Secretly open a packet of something or spray some deodorant in a shop to check what it looks/feels/smells like. Then put it back and pick up the one behind because you just used/opened the one you were just holding.

When I aak someone out it takes me 3-6 attempts to get the words out

Touching your nipples at night wondering if anyone else wanted to touch them all day :)

When people are whispering you think they are saying bad things

I have never disliked any video on YouTube with not many views ( no matter how bad it is ) because I feel bad for the uploader.

put an excessive amount of lead in your pencil

When i play a video game and make some stupid noobish action including suiciding or playing in a lame way, i make sure that if somehow someone sees my screen, he/she notices why i do so.

Have to catch my significant other when they lie, not because I really care but to prove I'm smarter

after switching lights..i go run as hard as i could do after reaching the bed

Not expecting anyone to come over, some one knocks on the front door, mute the TV and hope they just go away.

Hold your breath when you go in bridge tunnels and compete against your friends to see who can last longer.

Sweet! I've just received my free minecraft giftcode! >> Minecraftcodes.info <

Cope with serious things by not taking them seriously.

when i listen to music in my earphones, i always pretend its me performing the song to an audience.

I talk to myself when I'm alone

While washing your hair in the shower, having the weird fear of opening your eyes to see something staring at you.

My brother (who is 2 years younger) and I have our own language, consisting of movie quotes and silly stuff we made up when we were little. We speak it with abandon when we're alone, and try as hard as we can to suppress it when we're with a friend. But sometimes some of it slips out, and the friend looks at us like he's the guy who isn't in on the joke; I always get the feeling he or she thinks the two of us are crazy. By the way, if you're the third person in company with two close siblings who are speaking their own secret language, don't ask them to explain or look at them like they're crazy. They're not nuts, and you won't understand, even if they try to explain. Just let it pass.

Sometimes when im in my bed and trying to fall asleep, i don´t want to open my eyes in case there is a murderer standing before my bed.

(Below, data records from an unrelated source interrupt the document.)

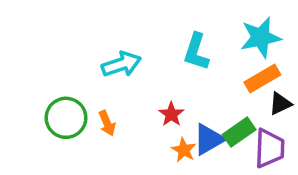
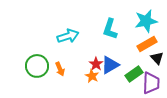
black triangle: (280, 104) -> (157, 58), turned -48
blue triangle: (209, 139) -> (110, 65), moved
orange star: (184, 150) -> (92, 76), moved

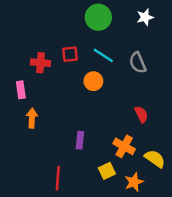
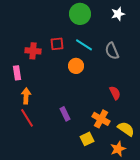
purple rectangle: (80, 140) -> (65, 114), turned -32
red line: (58, 178) -> (27, 118), moved, turned -36
orange star: (134, 182) -> (118, 149), moved

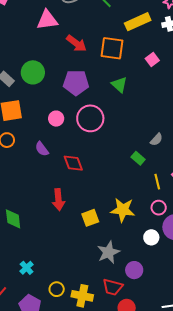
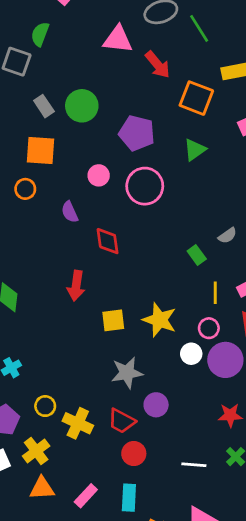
red arrow: (76, 43) -> (158, 65), moved
green triangle: (119, 85) -> (195, 150), turned 30
white circle: (151, 237) -> (191, 354), moved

I don't cut a conversation on the phone short just because I have to use the "facilities". I've mastered the art of being as far away from the toilet while flushing and sprinting out of the bathroom.

Sometimes when you are looking down at a book or something you look up because you think you saw a person. Nope it was a tall lamp with a coat hung on it. Find youself periodically looking up every 5 minutes to make sure.

When drunk, I often grab something, lift it into the air, and yell "I GOT THE POWER!" just in case it turns me into He-Man.

Count the amount of birthday wishes on your facebook page, and compare it to other friends birthdays.

Whenever I send or receive texts, I always make it a point to have more received texts than sent ones. It makes me feel popular.

imagine a bunch of girls are watching you at home, so you don't look like a dumbass

Things You Think Only You Do

A collection of things you think only you do. Go ahead and confess. You probably aren't the only one.